Approval on web sales may come “very soon,” Huang said. “I think it should be this year.”
On the website of Alibaba’s Tmall, the health-care section -- yao.tmall.com -- currently only offers over-the-counter products like condoms, vitamins, and throat lozenges. Alibaba Health Information Technology Ltd., a separately listed subsidiary of Alibaba Group, has a mobile application that allows prescription uploads to match the user with nearby pharmacies.
Alibaba declined to comment further on its plans through a spokeswoman as “the Chinese government has not yet opened up the market for the online sale of prescription medicines.” The company is keeping an eye on policy developments, it said in an e-mail.
Industry experts predict it will take years to iron out the details and build a workable, trusted model. Along the way, Chinese regulators and companies will be faced with some tough questions: How to ensure the drugs are real? What mechanism to use for prescription authentication? Will patients be willing to wait for their medicines?
Alex Zuo, spokesman for the Beijing-based industry group R&D-based Pharmaceutical Association Committee, says there will be many challenges, including issues with reimbursement and the threat to hospitals of declining drug sales. The association hasn’t done research in the field of public hospitals and corruption there, and can’t comment on that aspect, he said.
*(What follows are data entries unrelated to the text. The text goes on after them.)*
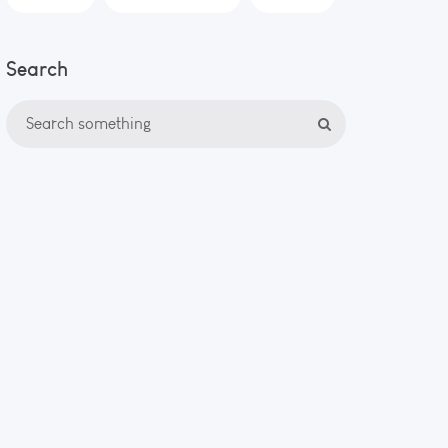
Search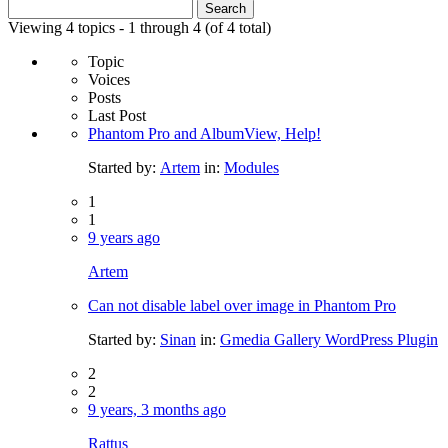
Search
for:
Viewing 4 topics - 1 through 4 (of 4 total)
Topic
Voices
Posts
Last Post
Phantom Pro and AlbumView, Help!
Started by:
Artem
in:
Modules
1
1
9 years ago
Artem
Can not disable label over image in Phantom Pro
Started by:
Sinan
in:
Gmedia Gallery WordPress Plugin
2
2
9 years, 3 months ago
Rattus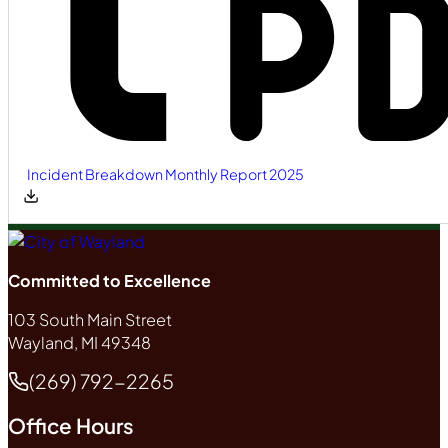
Incident Breakdown Monthly Report 2025
Committed to Excellence
103 South Main Street
Wayland, MI 49348
(269) 792-2265
Phone
Office Hours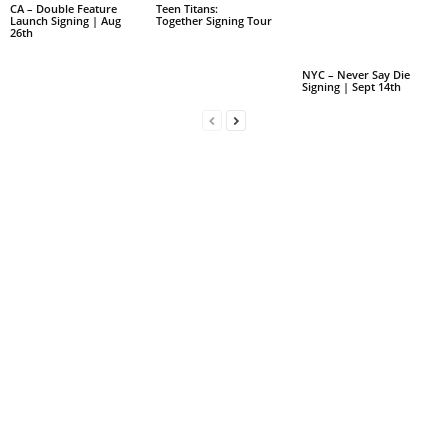
CA – Double Feature
Teen Titans:
Launch Signing | Aug
Together Signing Tour
26th
NYC – Never Say Die
Signing | Sept 14th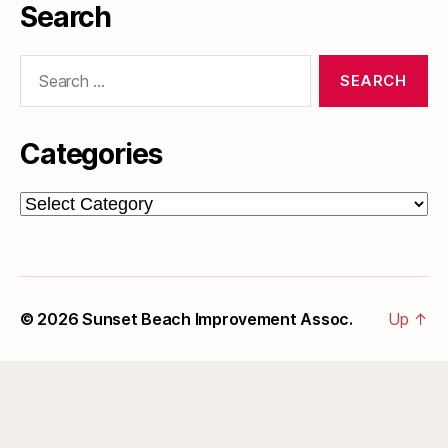
Search
Search
for:
Categories
Categories
© 2026
Sunset Beach Improvement Assoc.
Up
↑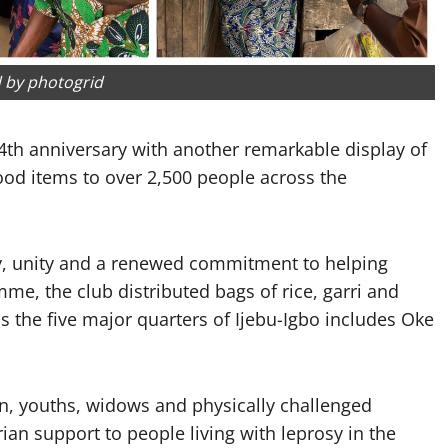
 by photogrid
4th anniversary with another remarkable display of
food items to over 2,500 people across the
oy, unity and a renewed commitment to helping
me, the club distributed bags of rice, garri and
s the five major quarters of Ijebu-Igbo includes Oke
n, youths, widows and physically challenged
an support to people living with leprosy in the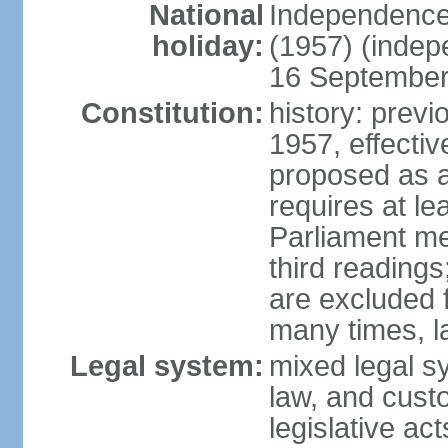
National
Independence
holiday:
(1957) (indep
16 September 
Constitution:
history: previ
1957, effecti
proposed as a
requires at le
Parliament me
third readings
are excluded
many times, l
Legal system:
mixed legal s
law, and custo
legislative ac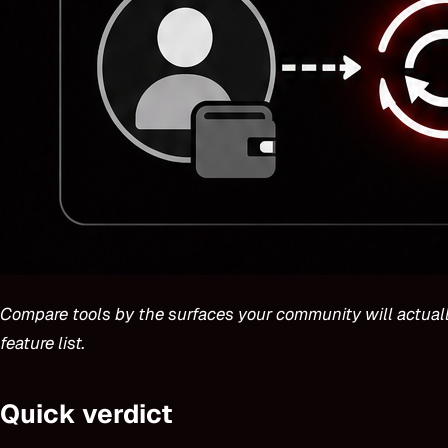
Compare tools by the surfaces your community will actuall
feature list.
Quick verdict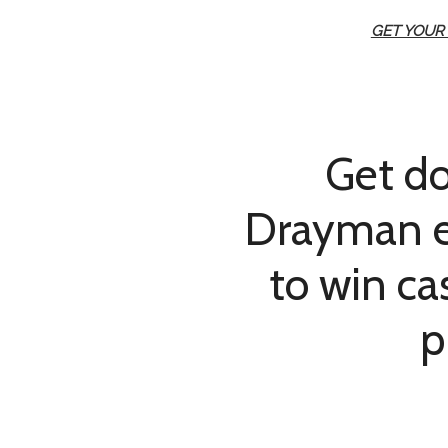
GET YOUR
Get d
Drayman e
to win c
p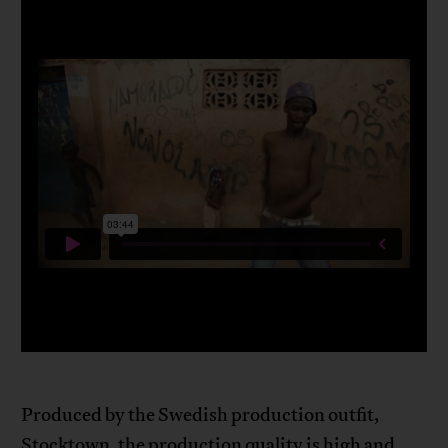
Produced by the Swedish production outfit,
Stocktown, the production quality is high and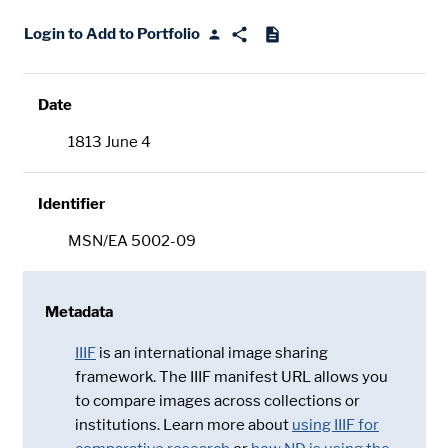
Login to Add to Portfolio
Date
1813 June 4
Identifier
MSN/EA 5002-09
Metadata
IIIF
is an international image sharing
framework. The IIIF manifest URL allows you
to compare images across collections or
institutions. Learn more about
using IIIF for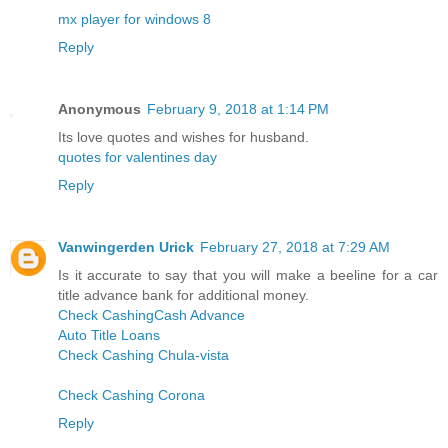
mx player for windows 8
Reply
Anonymous
February 9, 2018 at 1:14 PM
Its love quotes and wishes for husband.
quotes for valentines day
Reply
Vanwingerden Urick
February 27, 2018 at 7:29 AM
Is it accurate to say that you will make a beeline for a car
title advance bank for additional money.
Check Cashing
Cash Advance
Auto Title Loans
Check Cashing Chula-vista
Check Cashing Corona
Reply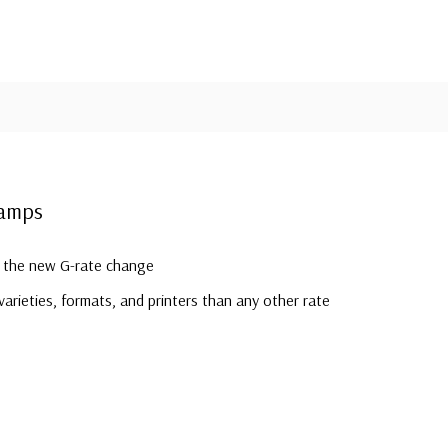
tamps
r the new G-rate change
arieties, formats, and printers than any other rate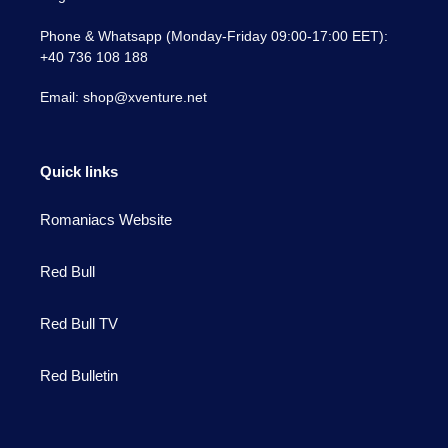
Phone & Whatsapp (Monday-Friday 09:00-17:00 EET):
+40 736 108 188
Email: shop@xventure.net
Quick links
Romaniacs Website
Red Bull
Red Bull TV
Red Bulletin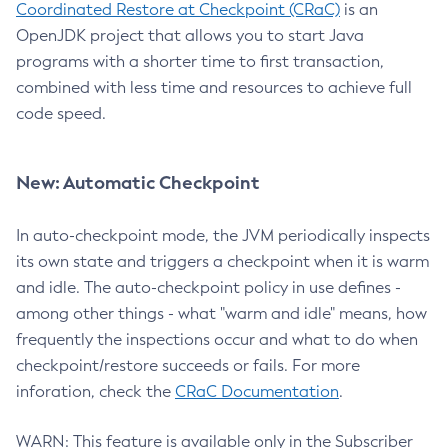
Coordinated Restore at Checkpoint (CRaC)
is an
OpenJDK project that allows you to start Java
programs with a shorter time to first transaction,
combined with less time and resources to achieve full
code speed.
New: Automatic Checkpoint
In auto-checkpoint mode, the JVM periodically inspects
its own state and triggers a checkpoint when it is warm
and idle. The auto-checkpoint policy in use defines -
among other things - what "warm and idle" means, how
frequently the inspections occur and what to do when
checkpoint/restore succeeds or fails. For more
inforation, check the
CRaC Documentation
.
WARN: This feature is available only in the Subscriber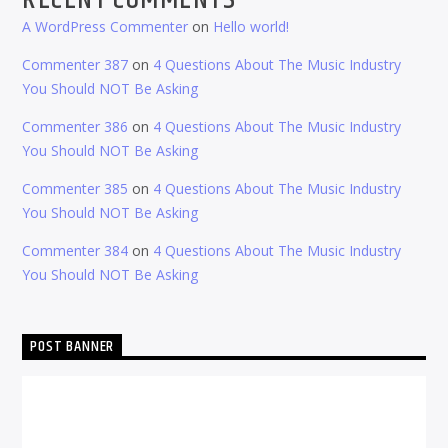
A WordPress Commenter
on
Hello world!
Commenter 387
on
4 Questions About The Music Industry
You Should NOT Be Asking
Commenter 386
on
4 Questions About The Music Industry
You Should NOT Be Asking
Commenter 385
on
4 Questions About The Music Industry
You Should NOT Be Asking
Commenter 384
on
4 Questions About The Music Industry
You Should NOT Be Asking
POST BANNER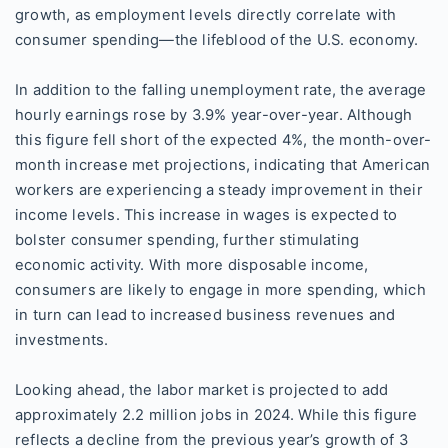
growth, as employment levels directly correlate with
consumer spending—the lifeblood of the U.S. economy.
In addition to the falling unemployment rate, the average
hourly earnings rose by 3.9% year-over-year. Although
this figure fell short of the expected 4%, the month-over-
month increase met projections, indicating that American
workers are experiencing a steady improvement in their
income levels. This increase in wages is expected to
bolster consumer spending, further stimulating
economic activity. With more disposable income,
consumers are likely to engage in more spending, which
in turn can lead to increased business revenues and
investments.
Looking ahead, the labor market is projected to add
approximately 2.2 million jobs in 2024. While this figure
reflects a decline from the previous year’s growth of 3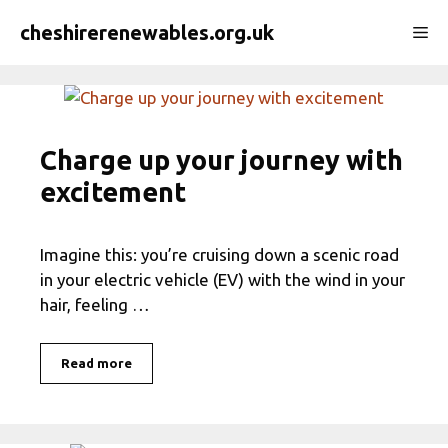
Skip
cheshirerenewables.org.uk
Me
to
content
Charge up your journey with
excitement
Imagine this: you’re cruising down a scenic road
in your electric vehicle (EV) with the wind in your
hair, feeling …
Read more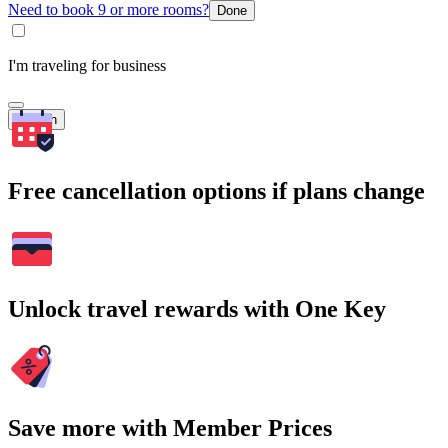
Need to book 9 or more rooms?
Done
I'm traveling for business
Search
Free cancellation options if plans change
Unlock travel rewards with One Key
Save more with Member Prices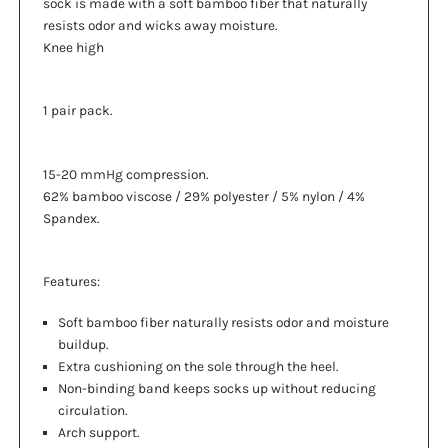
sock is made with a soft bamboo fiber that naturally
resists odor and wicks away moisture.
Knee high
1 pair pack.
15-20 mmHg compression.
62% bamboo viscose / 29% polyester / 5% nylon / 4%
Spandex.
Features:
Soft bamboo fiber naturally resists odor and moisture
buildup.
Extra cushioning on the sole through the heel.
Non-binding band keeps socks up without reducing
circulation.
Arch support.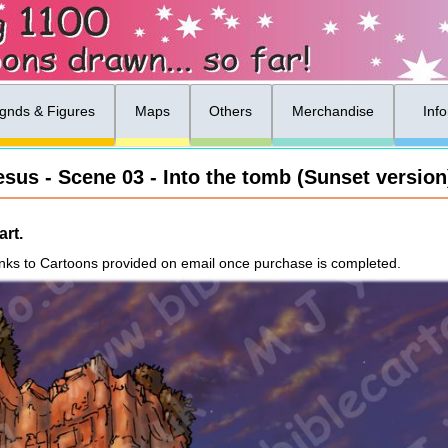
gnds & Figures
Maps
Others
Merchandise
Inf
esus - Scene 03 - Into the tomb (Sunset version
rt.
nks to Cartoons provided on email once purchase is completed.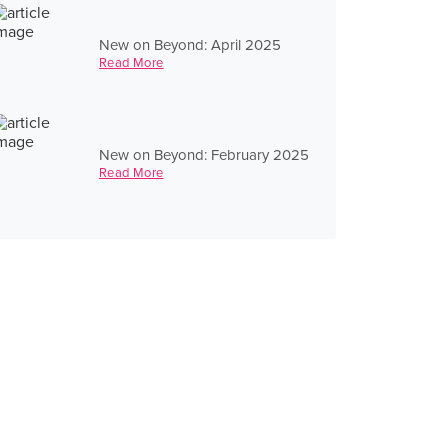
New on Beyond: April 2025
Read More
New on Beyond: February 2025
Read More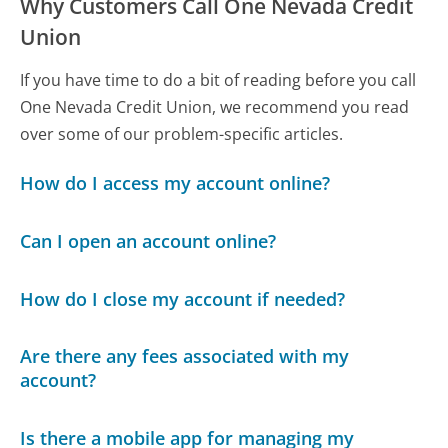
Why Customers Call One Nevada Credit
Union
If you have time to do a bit of reading before you call
One Nevada Credit Union, we recommend you read
over some of our problem-specific articles.
How do I access my account online?
Can I open an account online?
How do I close my account if needed?
Are there any fees associated with my
account?
Is there a mobile app for managing my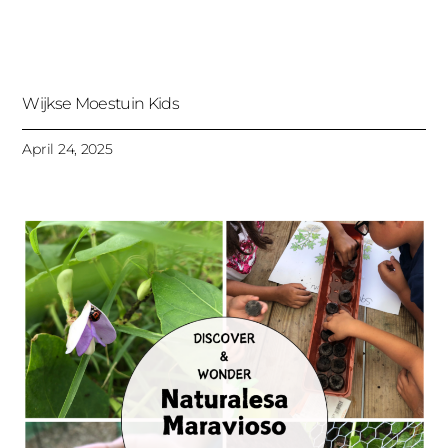
Wijkse Moestuin Kids
April 24, 2025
In China’s 925 billion yuan ($149 billion) prescription drug market, 71 percent of sales were through hospitals, 16 percent through retail pharmacies, and the rest were via other channels, according to IMS Health Inc.
“It’s like throwing a stone in the water: it’s the beginning of a ripple effect and everyone will have to innovate the way they do business,” said Andrew Chen, a Shanghai-based health-care practice leader at PwC Strategy& Consulting.